New airport sparks unlikely dreams in isolated north Cyprus

Flags of Turkiye and breakaway North Cyprus hang on the facade of the newly-inaugurated terminal of Ercan airport outside Nicosia, in the self-declared Turkish Republic of North Cyprus, on July 21, 2023. (AFP)
Short Url
  • Ercan airport and its new terminal is “not recognized by the international aviation community” — Cyprus aviation officials
  • Cyprus has been divided since 1974 when Turkiye invaded the east Mediterranean island in response to a Greek-sponsored coup

NICOSIA, Cyprus: Isolated for almost half a century, the self-declared Turkish Republic of Northern Cyprus has just opened a half-billion-dollar airport terminal in the hope of boosting tourism.
Only Ankara recognizes the statehood of the TRNC, whose sole source of flights is Turkiye, but the new terminal has left it dreaming of international connections.
Cyprus has been divided since 1974 when Turkiye invaded the east Mediterranean island in response to a Greek-sponsored coup.
The northern third is inhabited by Turkish Cypriots, Turkish colonists and the military, while Greek Cypriots are the majority in the internationally recognized south.
United Nations peacekeepers patrol a buffer zone that divides the two parts of the sun-drenched resort island.
Its airspace is also split.
The International Civil Aviation Organization, a United Nations agency that coordinates standards in the sector, does not recognize the TRNC.
Mustafa Sofi, the north’s director of civil aviation, said it controls the northern part of the Nicosia Flight Information Region (FIR), as well as Ankara FIR under “special arrangement” for a total of 92,500 square kilometers (35,714 square miles).
Ercan airport and its new terminal, on the edge of north Nicosia, is “not recognized by the international aviation community” in accordance with UN resolutions, officials from the Republic of Cyprus Department of Civil Aviation told AFP.
The officials, who declined to be identified, said there is not even indirect communication with Ankara FIR since Turkiye “cut the direct telephone line” after the invasion.
The Republic controls airspace only over the southern part of the island, whose Nicosia international airport is decaying inside the buffer zone, unusable since the invasion.
Larnaca hosts the main airport in the south, where aircraft bringing tourists land alongside a popular beach in the European Union member state.

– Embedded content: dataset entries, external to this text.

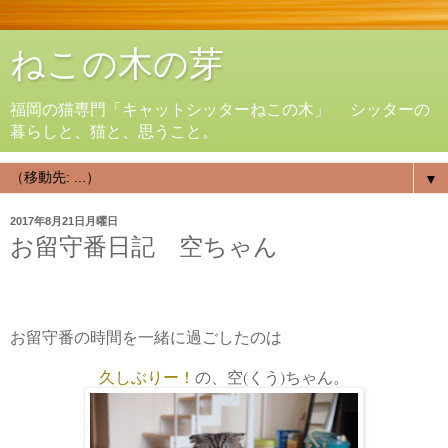
ねこの木の芽
福岡の猫専門「キャットシッターねこの木」 シッターの
暮らしと、猫と、思うこと。
▼
2017年8月21日月曜日
お留守番日記 空ちゃん
お留守番の時間を一緒に過ごしたのは
久しぶりー！
の、空(くう)ちゃん。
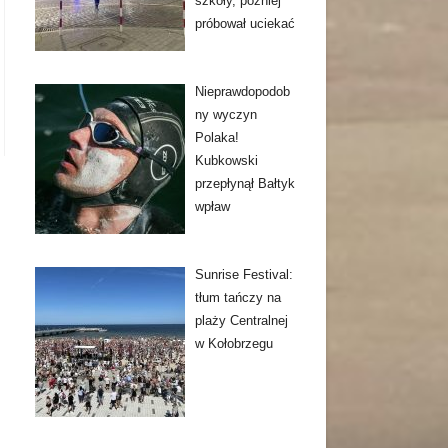
szkoły, później
próbował uciekać
Nieprawdopodob
ny wyczyn
Polaka!
Kubkowski
przepłynął Bałtyk
wpław
Sunrise Festival:
tłum tańczy na
plaży Centralnej
w Kołobrzegu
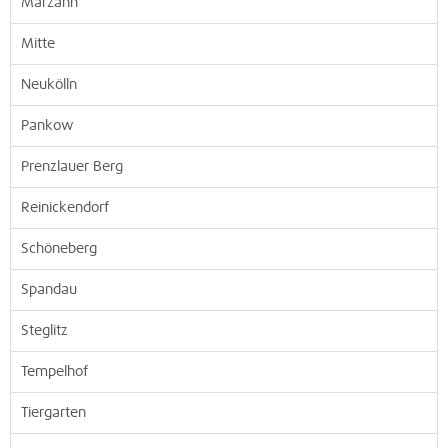
Marzahn
Mitte
Neukölln
Pankow
Prenzlauer Berg
Reinickendorf
Schöneberg
Spandau
Steglitz
Tempelhof
Tiergarten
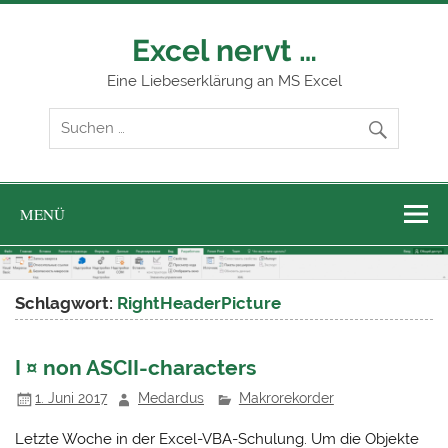
Zum
Inhalt
springen
Excel nervt …
Eine Liebeserklärung an MS Excel
MENÜ
Schlagwort:
RightHeaderPicture
I ¤ non ASCII-characters
1. Juni 2017
Medardus
Makrorekorder
Letzte Woche in der Excel-VBA-Schulung. Um die Objekte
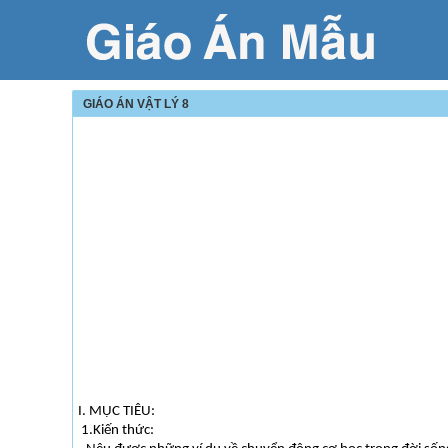
GIÁO ÁN VẬT LÝ 8
I. MỤC TIÊU:
1.Kiến thức:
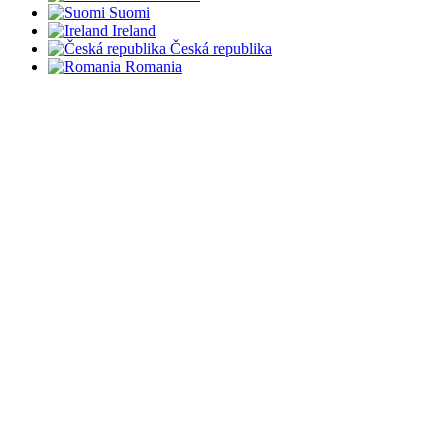
Suomi
Ireland
Česká republika
Romania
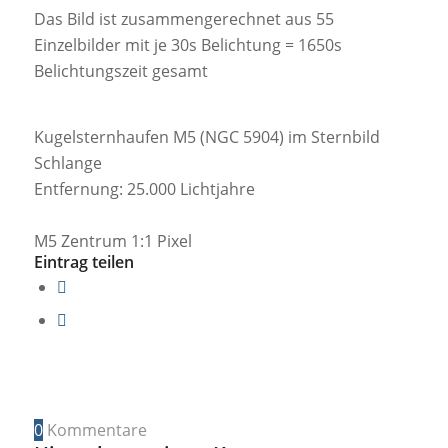
Das Bild ist zusammengerechnet aus 55
Einzelbilder mit je 30s Belichtung = 1650s
Belichtungszeit gesamt
Kugelsternhaufen M5 (NGC 5904) im Sternbild
Schlange
Entfernung: 25.000 Lichtjahre
M5 Zentrum 1:1 Pixel
Eintrag teilen
0
Kommentare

Despite the international embargo, the TRNC does interact with the south.
There are nine crossing points for vehicles and pedestrians. Trade across the Green Line is increasing, according to the UN. The north’s turquoise waters, historic sites and attractive prices, thanks to the sinking value of the Turkish lira, help draw tourists.
Ercan’s new terminal is six times larger than the now-closed old one and “is an important step for our country which is going to bring touristic and economic development to a higher level,” the north’s tourism minister, Fikri Ataoglu, told local media.
Tourism provides crucial income for the north, whose economy relies on Ankara for support and, like Turkiye, has suffered from soaring inflation.
Ercan’s new terminal and runway cost about 450 million euros ($485 million), Sofi said, and the airport could handle 10 million passengers annually.
“The capacity of the old terminal was 1.5 million but we’ve done four million,” he said.
The 10 million figure would be roughly equal to what Larnaca and the south’s second international airport at Paphos handled in 2022. Their traffic totalled 9.2 million last year, according to official figures.
Re-elected Turkish President Recep Tayyip Erdogan attended the opening of the spacious, modern Ercan terminal last month.
The departure hall, where some work remains to be finished, features duty-free shopping but the information screens show flights only to Turkish cities, by Turkish carriers.
Erhan Arikli, the north’s minister of public works and transport, told AFP he hopes international connections will begin in “one-and-a-half to two years.”

That is not going to happen until a political solution is found to the division of Cyprus, said Stefan Talmon, a University of Bonn professor who has studied the Cyprus conflict for decades.
There have been no formal UN-sponsored peace talks for six years, and in a July report, UN Secretary-General Antonio Guterres said “time is working against a mutually acceptable political settlement in Cyprus.”
The Republic of Cyprus seeks a solution on the basis of a bi-zonal, bi-communal federation in line with UN resolutions, but the TRNC insists on what it calls “sovereign equality and equal international status.”
This month saw the most serious incident of its kind in years when the United Nations accused Turkish Cypriot forces of assaulting peacekeepers and damaging UN vehicles as they tried to block construction of an “unauthorized” road in the buffer zone.
“What northern Cyprus is looking for is not direct flights from anywhere but direct flights from Frankfurt, Paris or London,” which would allow cheaper and easier tourist access to the north, said Talmon, a specialist in international law.
But as long as the international community “recognizes the Greek Cypriot government in the south as the government of all of Cyprus, there cannot be any direct international flights to Ercan airport,” said Talmon.
“The legal situation has not changed over the past 50 years. One cannot fly to northern Cyprus without violating international law.”